From:	Naz Gassiep <naz(at)mira(dot)net>
To:	Nikolay Moskvichev <mnv(at)papillon(dot)ru>
Cc:	pgsql-general(at)postgresql(dot)org
Subject:	Re: Storing blobs in PG DB
Date:	2007-04-05 17:41:25
Message-ID:	461534C5.1040705@mira.net
Views:	Raw Message \| Whole Thread \| Download mbox \| Resend email
Lists:	pgsql-general

This doesn't answer your question, but I thought I'd throw my opinion in
anyway.

My personal view is that in general, binary files have no place in
databases. Filesystems are for files, databases are for data. My design
choice is to store the files in a fileystem and use the database to hold
metadata as well as a pointer to the file.

If you *must* put files into the database, then you can do so, and PG
will handle that many files of those sizes with ease. For all intents
and purposes, PG can store an unlimited number of files. You're far more
likely to run into walls in the form of limitations in your disk I/O
system then limitations in what PG will handle.

- Naz.

Nikolay Moskvichev wrote:
> Hi All!
>
> Question is : How suitable PG for storing about 2 000 000 binary files
> 0,5-2,0 Mb size each ? It is not planned the big number of clients or
> a plenty of updatings.

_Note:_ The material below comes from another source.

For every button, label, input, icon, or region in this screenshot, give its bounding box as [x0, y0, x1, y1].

Like photoalbum on local host.
>
> ---------------------------(end of broadcast)---------------------------
> TIP 3: Have you checked our extensive FAQ?
>
> http://www.postgresql.org/docs/faq
>

From:	Listmail <lists(at)peufeu(dot)com>
To:	"Naz Gassiep" <naz(at)mira(dot)net>, "Nikolay Moskvichev" <mnv(at)papillon(dot)ru>
Cc:	pgsql-general(at)postgresql(dot)org
Subject:	Re: Storing blobs in PG DB
Date:	2007-04-05 21:08:21
Message-ID:	op.tqbwz7hmzcizji@apollo13
Views:	Raw Message \| Whole Thread \| Download mbox \| Resend email
Lists:	pgsql-general

> My personal view is that in general, binary files have no place in
> databases. Filesystems are for files, databases are for data. My design
> choice is to store the files in a fileystem and use the database to hold
> metadata as well as a pointer to the file.
>
> If you *must* put files into the database, then you can do so, and PG
> will handle that many files of those sizes with ease. For all intents
> and purposes, PG can store an unlimited number of files. You're far more
> likely to run into walls in the form of limitations in your disk I/O
> system then limitations in what PG will handle.

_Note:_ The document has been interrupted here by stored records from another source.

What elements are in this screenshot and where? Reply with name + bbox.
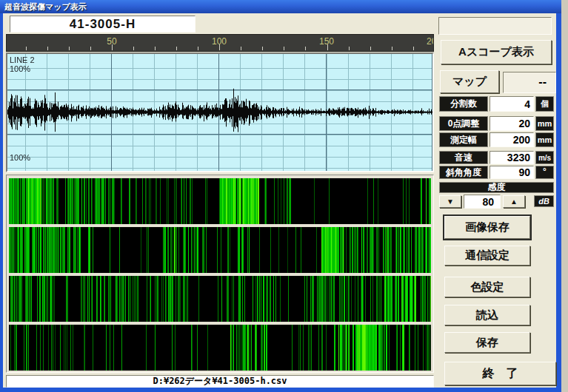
bottom-percent-label: 100%: [10, 154, 30, 162]
ruler-tick: [90, 47, 91, 50]
ruler-tick: [198, 47, 198, 50]
map-display: [6, 175, 434, 373]
load-button[interactable]: 読込: [444, 305, 530, 325]
ruler-tick: [133, 47, 134, 50]
ascope-display-button[interactable]: Aスコープ表示: [441, 40, 552, 64]
ruler-tick: [47, 47, 48, 50]
sensitivity-up-button[interactable]: ▲: [503, 195, 525, 208]
param-unit-velocity: m/s: [535, 151, 554, 164]
window-title: 超音波探傷マップ表示: [4, 2, 87, 11]
ruler-label: 200: [427, 36, 434, 47]
ruler-tick: [241, 47, 241, 50]
param-label-divisions: 分割数: [439, 96, 488, 112]
param-value-meas-width[interactable]: [490, 132, 534, 147]
ruler-tick: [284, 47, 284, 50]
ruler-tick: [176, 47, 177, 50]
top-percent-label: 100%: [10, 65, 30, 73]
ruler-tick: [219, 44, 220, 50]
ruler-tick: [69, 47, 70, 50]
param-label-meas-width: 測定幅: [439, 132, 488, 147]
param-unit-zero-adjust: mm: [535, 116, 554, 131]
info-readout-box: [438, 17, 552, 35]
sensitivity-unit: dB: [534, 195, 554, 207]
sensitivity-header: 感度: [439, 182, 554, 193]
file-path-statusbar: D:¥262データ¥41-3005-h.csv: [6, 375, 434, 388]
ruler-tick: [349, 47, 350, 50]
param-label-angle: 斜角角度: [439, 166, 488, 179]
ascope-waveform-canvas: [7, 54, 432, 171]
window-border-left: [0, 13, 3, 392]
file-path-text: D:¥262データ¥41-3005-h.csv: [153, 376, 287, 386]
sensitivity-value-input[interactable]: [464, 195, 501, 209]
color-settings-button[interactable]: 色設定: [444, 277, 530, 297]
param-value-divisions[interactable]: [490, 96, 534, 112]
background-window-sliver: [561, 0, 568, 392]
window-border-right: [556, 13, 561, 392]
ascope-panel: LINE 2 100% 100%: [6, 53, 434, 172]
param-value-velocity[interactable]: [490, 151, 534, 164]
map-band-1: [9, 178, 431, 224]
ruler-tick: [370, 47, 371, 50]
ruler-tick: [305, 47, 306, 50]
sensitivity-down-button[interactable]: ▼: [439, 195, 461, 208]
ruler-tick: [155, 47, 156, 50]
ruler-tick: [112, 44, 113, 50]
ruler-tick: [327, 44, 328, 50]
app-window: 超音波探傷マップ表示 50100150200 LINE 2 100% 100% …: [0, 0, 568, 392]
ruler-tick: [413, 47, 414, 50]
param-value-zero-adjust[interactable]: [490, 116, 534, 131]
ruler-tick: [262, 47, 263, 50]
exit-button[interactable]: 終 了: [444, 362, 556, 385]
map-band-3: [9, 276, 431, 322]
map-band-4: [9, 325, 431, 371]
line-label: LINE 2: [10, 56, 35, 64]
ruler-tick: [26, 47, 27, 50]
distance-ruler: 50100150200: [6, 34, 434, 52]
param-label-zero-adjust: 0点調整: [439, 116, 488, 131]
comm-settings-button[interactable]: 通信設定: [444, 246, 530, 266]
map-band-2: [9, 227, 431, 273]
param-value-angle[interactable]: [490, 166, 534, 179]
save-button[interactable]: 保存: [444, 332, 530, 353]
ruler-tick: [392, 47, 392, 50]
param-label-velocity: 音速: [439, 151, 488, 164]
map-count-readout: --: [503, 72, 556, 93]
map-button[interactable]: マップ: [440, 70, 499, 93]
param-unit-meas-width: mm: [535, 132, 554, 147]
param-unit-divisions: 個: [535, 96, 554, 112]
specimen-id-input[interactable]: [10, 16, 196, 33]
window-border-bottom: [0, 388, 561, 392]
param-unit-angle: °: [535, 166, 554, 179]
title-bar[interactable]: 超音波探傷マップ表示: [0, 0, 561, 13]
save-image-button[interactable]: 画像保存: [444, 216, 530, 239]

And you can't backup with rsync...

From:	"Merlin Moncure" <mmoncure(at)gmail(dot)com>
To:	Listmail <lists(at)peufeu(dot)com>
Cc:	"Naz Gassiep" <naz(at)mira(dot)net>, "Nikolay Moskvichev" <mnv(at)papillon(dot)ru>, pgsql-general(at)postgresql(dot)org
Subject:	Re: Storing blobs in PG DB
Date:	2007-04-05 21:24:06
Message-ID:	b42b73150704051424w2ccda73evb9f7864f9f4a7e6d@mail.gmail.com
Views:	Raw Message \| Whole Thread \| Download mbox \| Resend email
Lists:	pgsql-general

On 4/5/07, Listmail <lists(at)peufeu(dot)com> wrote:
>
> > My personal view is that in general, binary files have no place in
> > databases. Filesystems are for files, databases are for data. My design
> > choice is to store the files in a fileystem and use the database to hold
> > metadata as well as a pointer to the file.
> >
> > If you *must* put files into the database, then you can do so, and PG
> > will handle that many files of those sizes with ease. For all intents
> > and purposes, PG can store an unlimited number of files. You're far more
> > likely to run into walls in the form of limitations in your disk I/O
> > system then limitations in what PG will handle.
>
> And you can't backup with rsync...

no, but you can do incrementals with PITR, which is just as good (if
not better) than rsync because you are backing up your database
'indexer' and binaries in one swoop...so the backup argument doesn't
fly, imo.

imo, sql is a richer language for storing and extracting any type of
data, binaries included, than hierarchal filesystem style
organization. I think most reasons why not to store binaries in the
database boil down to performance.

merlin

From:	Thomas Kellerer <spam_eater(at)gmx(dot)net>
To:	pgsql-general(at)postgresql(dot)org
Subject:	Re: Storing blobs in PG DB
Date:	2007-04-05 21:43:11
Message-ID:	ev3qhf$nlh$1@sea.gmane.org
Views:	Raw Message \| Whole Thread \| Download mbox \| Resend email
Lists:	pgsql-general

Merlin Moncure wrote on 05.04.2007 23:24:
> I think most reasons why not to store binaries in the
> database boil down to performance.

Having implemented an application where the files were stored in the filesystem
instead of the database I have to say, with my experience I would store the
files in the DB the next time. Once the number of files in a directory exceeds a
certain limit, this directory is very hard to handle.

Things like "dir", or "ls" or listing the contents through a FTP connection
become extremely slow (using HP/UX as well as Windows).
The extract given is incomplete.